Medically reviewed by Drugs.com on Dec 22, 2023. Written by ASHP.

Introduction

Acetylcholine, a direct-acting parasympathomimetic agent, is a miotic.

Acetylcholine Dosage and Administration

Administration

Acetylcholine chloride is administered only in solution by instillation into the anterior chamber of the eye to produce miosis during ophthalmic surgery. The drug should be reconstituted immediately before use by removing the protective cap from the commercially available two-chambered vial, giving the plunger-stopper a quarter turn and pressing to force the solvent and center rubber plug into the lower chamber, and shaking the vial gently to dissolve the solid. If the rubber plug cannot be forced down or is already in the lower chamber, or if the reconstituted solution is discolored or contains a precipitate, the vial should not be used. Reconstitution produces 2 mL of a solution containing 1% (1:100) acetylcholine chloride and 2.8% mannitol. After cleansing the plunger-stopper with 70% alcohol or other suitable germicide, the appropriate dose of acetylcholine chloride is drawn into a dry, sterile syringe with an 18- to 20-gauge needle; the needle is then replaced with a suitable atraumatic cannula for intraocular irrigation. Instillation should be gentle and parallel to the iris face and tangential to the pupil border; flushing of the solution from the anterior chamber after miosis occurs is not necessary because of the short duration of action of the drug. In cataract surgery, acetylcholine should be used only after delivery of the lens.

Dosage

The usual dose of acetylcholine chloride to produce miosis during surgery is 0.5–2 mL of the 1% injection (5–20 mg) instilled into the anterior chamber before or after securing one or more sutures. To maintain miosis, 2% pilocarpine or 0.25% physostigmine solution may be applied topically immediately after surgery before application of the dressing.

Cautions for Acetylcholine

The toxicity of intraocular acetylcholine is very low because of its rapid destruction; however, hypotension, bradycardia, flushing, breathing difficulties, and sweating have been reported rarely in patients receiving intraocular acetylcholine. Intraocular acetylcholine may rarely cause corneal edema, corneal clouding, and corneal decompensation. Iris atrophy may result with excessive concentrations of acetylcholine. Intraocular irrigation with the drug must be gentle; a forceful jet of solution may rupture the hyaloid, cause vitreous loss, or traumatize or cause perforation of the iris, especially if it is atrophic. Temporary lens opacities reportedly have occurred following instillation of acetylcholine chloride injection and were attributed to the osmotic effect of 5% mannitol which was present in the preparation administered.

Safety and efficacy of intraocular acetylcholine chloride in children have not been established.
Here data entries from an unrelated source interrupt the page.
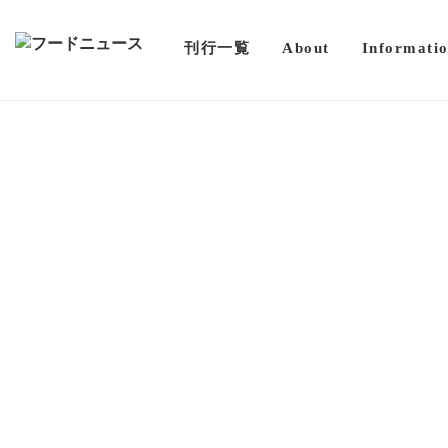
刊行一覧
About
Informati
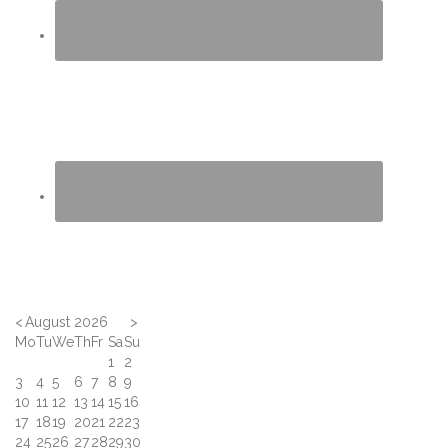
<
August 2026
>
Mo
Tu
We
Th
Fr
Sa
Su
1
2
3
4
5
6
7
8
9
10
11
12
13
14
15
16
17
18
19
20
21
22
23
24
25
26
27
28
29
30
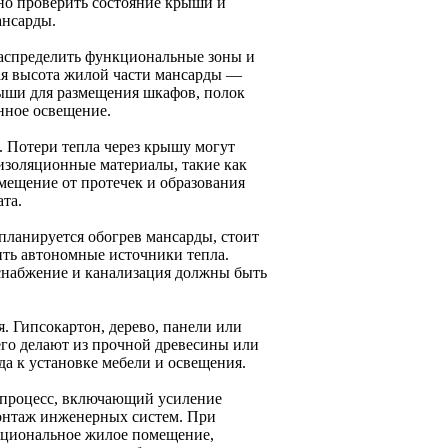
но проверить состояние крыши и
ансарды.
аспределить функциональные зоны и
я высота жилой части мансарды —
рыши для размещения шкафов, полок
нное освещение.
. Потери тепла через крышу могут
изоляционные материалы, такие как
мещение от протечек и образования
та.
ланируется обогрев мансарды, стоит
ить автономные источники тепла.
оснабжение и канализация должны быть
. Гипсокартон, дерево, панели или
сего делают из прочной древесины или
 к установке мебели и освещения.
 процесс, включающий усиление
монтаж инженерных систем. При
нкциональное жилое помещение,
Acetylcholine Pharmacokinetics

Following instillation of a 1% solution of acetylcholine chloride into the anterior chamber of the eye, miosis occurs promptly and persists for approximately 10 minutes.

Chemistry and Stability

Chemistry

Acetylcholine, a direct-acting parasympathomimetic agent, is a quaternary ammonium compound. Acetylcholine chloride occurs as white or off-white crystals or crystalline powder and is very soluble in water and freely soluble in alcohol. Following reconstitution as directed with the electrolyte diluent supplied by the manufacturer (in the upper chamber of the 2-chambered Univial which contains the drug in the lower chamber), solutions containing 1% (1:100) acetylcholine chloride and 2.8% of mannitol have a pH of 5–8.2, are isotonic, and have an osmolality of about 275–330 mOsm/kg.

Stability

Unreconstituted two-chambered vials of acetylcholine chloride for injection should be stored at 15–30°C and protected from freezing. Aqueous solutions of acetylcholine chloride are unstable, decomposed by heat, and incompatible with alkalis and acids. The reconstituted solution should be used immediately and any unused portion discarded.

Preparations

Excipients in commercially available drug preparations may have clinically important effects in some individuals; consult specific product labeling for details.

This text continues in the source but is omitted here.